One customer we worked with saw odd connection behavior between their office network and colocated data center. The speed at which the network established new connections would decrease slowly over time, and sometimes the connections would fail altogether. Looking at traffic through the ExtraHop system, one metric that stood out was PAWS Dropped SYNs. This metric counts the number of times synchronizations are dropped due to the Protection Against Wrapped Sequence numbers (PAWS) mechanism that is part of the TCP protocol.
PAWS was proposed for TCP back in 1992 to protect against old duplicate segments from corrupting open TCP connections. This approach was necessary on faster Internet connections where TCP sequence numbers could wrap during the transfer of a long data stream. At gigabit network speeds, this issue could occur after approximately 17 seconds. In addition to checking the sequence number, PAWS also considers the timestamp of the packet to ensure the packet is new and not a duplicate. If the sequence number has wrapped, but the timestamp is monotonically higher, packets are not discarded and the data transfer continues.

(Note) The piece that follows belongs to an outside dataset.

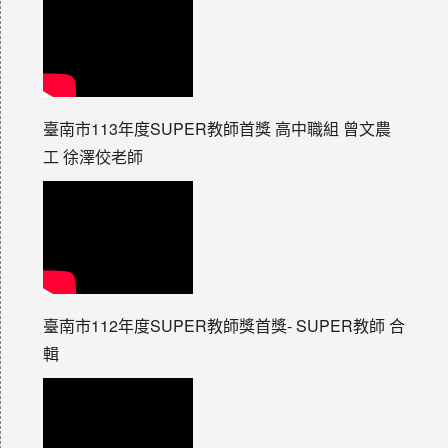
臺南市113年度SUPER教師首獎 高中職組 曾文農
工 徐澤佼老師
臺南市112年度SUPER教師獎首獎- SUPER教師 合
輯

However, in some fairly common deployment scenarios, the PAWS mechanism can introduce unintended consequences. In the case of one of our customers, PAWS dropped SYNs were the culprit behind failing connection attempts from a branch office to a datacenter. ExtraHop was able to confirm this conclusion right away by analyzing connection attempts in real time during a live repro test. From that point, the customer IT team quickly deduced the root cause: the NAT-enabled firewall obscured the IP addresses for multiple servers, many of which had mismatched internal clocks and sent out packets with timestamps that sometimes did not fall into sequence. If a synchronization attempt from behind the NAT carried a timestamp that ran afoul of PAWS, it got dropped because the receiving device interpreted the packet as belonging to a previous connection.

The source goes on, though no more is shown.